Source data →
------------------------------------------------------------
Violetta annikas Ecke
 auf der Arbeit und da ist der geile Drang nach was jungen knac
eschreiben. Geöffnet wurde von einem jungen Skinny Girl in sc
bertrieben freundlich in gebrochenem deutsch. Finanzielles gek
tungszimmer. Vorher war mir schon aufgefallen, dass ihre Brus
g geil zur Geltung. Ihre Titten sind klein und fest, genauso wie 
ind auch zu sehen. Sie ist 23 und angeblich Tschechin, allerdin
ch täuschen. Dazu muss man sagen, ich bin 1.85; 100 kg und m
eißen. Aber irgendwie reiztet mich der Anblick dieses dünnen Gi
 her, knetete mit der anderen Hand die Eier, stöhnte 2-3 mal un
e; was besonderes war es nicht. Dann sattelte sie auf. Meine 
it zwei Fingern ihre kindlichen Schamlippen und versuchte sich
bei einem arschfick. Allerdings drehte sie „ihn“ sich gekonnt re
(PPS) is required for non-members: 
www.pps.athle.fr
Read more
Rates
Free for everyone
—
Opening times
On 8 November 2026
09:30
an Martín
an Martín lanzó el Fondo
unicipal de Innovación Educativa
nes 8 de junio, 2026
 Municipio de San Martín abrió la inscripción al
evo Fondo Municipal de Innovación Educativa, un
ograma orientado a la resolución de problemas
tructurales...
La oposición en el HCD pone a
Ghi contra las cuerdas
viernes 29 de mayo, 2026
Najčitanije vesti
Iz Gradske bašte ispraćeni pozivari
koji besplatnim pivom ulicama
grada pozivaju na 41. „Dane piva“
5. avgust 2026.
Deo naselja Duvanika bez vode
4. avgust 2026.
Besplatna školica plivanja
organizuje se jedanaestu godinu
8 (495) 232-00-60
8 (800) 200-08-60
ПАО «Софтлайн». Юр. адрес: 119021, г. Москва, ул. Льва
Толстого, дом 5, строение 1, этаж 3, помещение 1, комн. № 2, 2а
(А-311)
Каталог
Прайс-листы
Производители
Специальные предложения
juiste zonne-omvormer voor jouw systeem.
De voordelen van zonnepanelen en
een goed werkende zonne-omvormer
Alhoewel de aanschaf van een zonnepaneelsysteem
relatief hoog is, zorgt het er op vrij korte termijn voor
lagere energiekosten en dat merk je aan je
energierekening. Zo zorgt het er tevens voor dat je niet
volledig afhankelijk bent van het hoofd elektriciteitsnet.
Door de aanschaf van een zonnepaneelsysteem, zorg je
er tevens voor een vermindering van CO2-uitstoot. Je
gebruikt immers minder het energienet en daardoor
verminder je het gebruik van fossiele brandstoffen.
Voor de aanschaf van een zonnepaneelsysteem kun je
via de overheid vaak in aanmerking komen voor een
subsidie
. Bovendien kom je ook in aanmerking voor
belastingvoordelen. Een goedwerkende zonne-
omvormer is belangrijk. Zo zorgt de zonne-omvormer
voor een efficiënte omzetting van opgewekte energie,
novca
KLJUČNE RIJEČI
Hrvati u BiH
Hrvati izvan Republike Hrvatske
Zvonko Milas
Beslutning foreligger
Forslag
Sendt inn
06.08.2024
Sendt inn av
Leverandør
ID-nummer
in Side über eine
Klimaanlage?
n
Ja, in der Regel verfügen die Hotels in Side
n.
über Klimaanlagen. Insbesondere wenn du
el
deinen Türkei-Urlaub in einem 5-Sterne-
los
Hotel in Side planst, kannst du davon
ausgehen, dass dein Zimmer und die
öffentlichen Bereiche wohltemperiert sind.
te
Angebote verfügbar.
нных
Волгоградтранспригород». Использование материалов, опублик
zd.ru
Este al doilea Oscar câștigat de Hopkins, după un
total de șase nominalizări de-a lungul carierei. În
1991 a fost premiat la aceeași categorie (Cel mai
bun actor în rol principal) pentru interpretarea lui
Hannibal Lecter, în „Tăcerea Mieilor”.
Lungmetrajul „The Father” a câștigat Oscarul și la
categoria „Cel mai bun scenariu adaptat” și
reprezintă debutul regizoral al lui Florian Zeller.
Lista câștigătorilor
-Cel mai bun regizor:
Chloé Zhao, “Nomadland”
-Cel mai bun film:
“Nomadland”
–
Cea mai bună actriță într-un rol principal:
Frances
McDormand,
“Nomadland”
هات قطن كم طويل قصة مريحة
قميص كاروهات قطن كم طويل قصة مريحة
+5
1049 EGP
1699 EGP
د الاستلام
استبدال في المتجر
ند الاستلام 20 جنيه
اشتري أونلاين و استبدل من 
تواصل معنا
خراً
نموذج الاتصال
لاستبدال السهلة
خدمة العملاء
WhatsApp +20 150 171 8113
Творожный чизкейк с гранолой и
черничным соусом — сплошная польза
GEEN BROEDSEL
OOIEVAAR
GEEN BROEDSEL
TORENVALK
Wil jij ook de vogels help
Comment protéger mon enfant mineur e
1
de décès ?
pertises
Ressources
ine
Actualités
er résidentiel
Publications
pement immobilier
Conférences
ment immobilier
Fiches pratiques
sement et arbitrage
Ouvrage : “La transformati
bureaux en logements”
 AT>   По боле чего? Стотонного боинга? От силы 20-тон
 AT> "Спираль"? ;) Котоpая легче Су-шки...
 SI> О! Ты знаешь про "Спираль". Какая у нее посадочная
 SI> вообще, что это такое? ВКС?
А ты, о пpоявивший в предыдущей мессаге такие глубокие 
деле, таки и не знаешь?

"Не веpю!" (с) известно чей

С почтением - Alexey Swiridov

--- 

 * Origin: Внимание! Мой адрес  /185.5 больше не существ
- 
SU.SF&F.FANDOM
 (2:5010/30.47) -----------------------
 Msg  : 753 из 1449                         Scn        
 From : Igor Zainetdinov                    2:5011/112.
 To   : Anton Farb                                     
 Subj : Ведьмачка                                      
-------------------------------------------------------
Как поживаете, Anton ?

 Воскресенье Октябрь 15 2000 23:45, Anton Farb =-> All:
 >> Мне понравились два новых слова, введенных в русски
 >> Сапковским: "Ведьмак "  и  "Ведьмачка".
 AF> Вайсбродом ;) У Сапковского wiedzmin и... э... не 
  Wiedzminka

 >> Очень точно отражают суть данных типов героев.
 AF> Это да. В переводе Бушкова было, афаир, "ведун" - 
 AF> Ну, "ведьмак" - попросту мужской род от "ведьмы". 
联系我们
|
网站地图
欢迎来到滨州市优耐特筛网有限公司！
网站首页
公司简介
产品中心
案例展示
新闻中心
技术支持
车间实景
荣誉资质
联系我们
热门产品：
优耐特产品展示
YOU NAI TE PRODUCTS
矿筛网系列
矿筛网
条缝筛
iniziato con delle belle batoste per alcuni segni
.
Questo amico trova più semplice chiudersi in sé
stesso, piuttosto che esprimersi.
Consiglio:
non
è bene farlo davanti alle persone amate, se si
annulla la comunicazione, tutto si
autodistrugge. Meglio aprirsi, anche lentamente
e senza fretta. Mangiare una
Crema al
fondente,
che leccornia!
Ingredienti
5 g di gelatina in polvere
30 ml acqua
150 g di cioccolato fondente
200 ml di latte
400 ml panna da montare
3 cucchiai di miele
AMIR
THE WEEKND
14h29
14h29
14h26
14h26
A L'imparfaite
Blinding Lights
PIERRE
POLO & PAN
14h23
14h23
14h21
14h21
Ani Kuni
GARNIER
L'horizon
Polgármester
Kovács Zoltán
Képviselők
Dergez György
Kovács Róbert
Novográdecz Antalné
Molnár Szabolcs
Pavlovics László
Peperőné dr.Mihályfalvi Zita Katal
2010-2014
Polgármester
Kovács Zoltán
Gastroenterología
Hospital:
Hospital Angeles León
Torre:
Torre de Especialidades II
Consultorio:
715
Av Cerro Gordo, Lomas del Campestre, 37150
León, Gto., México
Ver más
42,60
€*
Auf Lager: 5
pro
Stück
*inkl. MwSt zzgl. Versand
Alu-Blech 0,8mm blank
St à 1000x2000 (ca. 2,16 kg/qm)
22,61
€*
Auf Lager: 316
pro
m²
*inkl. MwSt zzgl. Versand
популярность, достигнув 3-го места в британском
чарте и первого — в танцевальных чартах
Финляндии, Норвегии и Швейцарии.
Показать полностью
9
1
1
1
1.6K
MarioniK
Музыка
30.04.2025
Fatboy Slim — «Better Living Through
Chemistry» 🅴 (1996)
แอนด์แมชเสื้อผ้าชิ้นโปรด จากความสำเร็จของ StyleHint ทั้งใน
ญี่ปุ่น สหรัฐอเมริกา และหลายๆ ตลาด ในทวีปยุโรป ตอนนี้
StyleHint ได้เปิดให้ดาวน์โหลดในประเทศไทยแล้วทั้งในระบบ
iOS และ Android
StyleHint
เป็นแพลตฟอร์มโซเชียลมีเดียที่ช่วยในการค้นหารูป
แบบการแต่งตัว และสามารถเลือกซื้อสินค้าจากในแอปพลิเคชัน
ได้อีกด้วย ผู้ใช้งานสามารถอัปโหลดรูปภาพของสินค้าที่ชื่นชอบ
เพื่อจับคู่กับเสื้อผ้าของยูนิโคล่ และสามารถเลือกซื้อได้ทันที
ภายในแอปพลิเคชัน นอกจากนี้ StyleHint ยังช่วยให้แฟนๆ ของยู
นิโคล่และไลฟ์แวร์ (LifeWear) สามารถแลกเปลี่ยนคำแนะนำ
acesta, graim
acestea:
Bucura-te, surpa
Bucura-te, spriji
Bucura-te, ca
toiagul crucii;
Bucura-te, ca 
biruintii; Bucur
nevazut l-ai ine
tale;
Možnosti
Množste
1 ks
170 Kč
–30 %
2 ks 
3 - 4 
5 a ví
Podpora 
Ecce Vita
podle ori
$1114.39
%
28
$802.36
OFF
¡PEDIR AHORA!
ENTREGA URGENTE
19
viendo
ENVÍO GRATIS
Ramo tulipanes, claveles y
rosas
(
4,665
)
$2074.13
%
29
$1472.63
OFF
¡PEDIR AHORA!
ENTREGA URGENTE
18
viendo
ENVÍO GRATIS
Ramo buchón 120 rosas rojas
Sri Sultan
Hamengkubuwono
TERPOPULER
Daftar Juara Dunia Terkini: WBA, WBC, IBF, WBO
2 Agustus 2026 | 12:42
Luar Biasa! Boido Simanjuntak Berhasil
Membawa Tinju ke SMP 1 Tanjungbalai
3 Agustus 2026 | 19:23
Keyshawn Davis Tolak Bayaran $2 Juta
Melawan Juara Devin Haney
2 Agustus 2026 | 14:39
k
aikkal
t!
------------------------------------------------------------
Task requirements → Please return the lines above that run from the line containing "koji besplatnim pivom ulicama" to the line containing "8 (800) 200-08-60", inclusive, exactly and with no other lines.

Answer section →
koji besplatnim pivom ulicama
grada pozivaju na 41. „Dane piva“
5. avgust 2026.
Deo naselja Duvanika bez vode
4. avgust 2026.
Besplatna školica plivanja
organizuje se jedanaestu godinu
8 (495) 232-00-60
8 (800) 200-08-60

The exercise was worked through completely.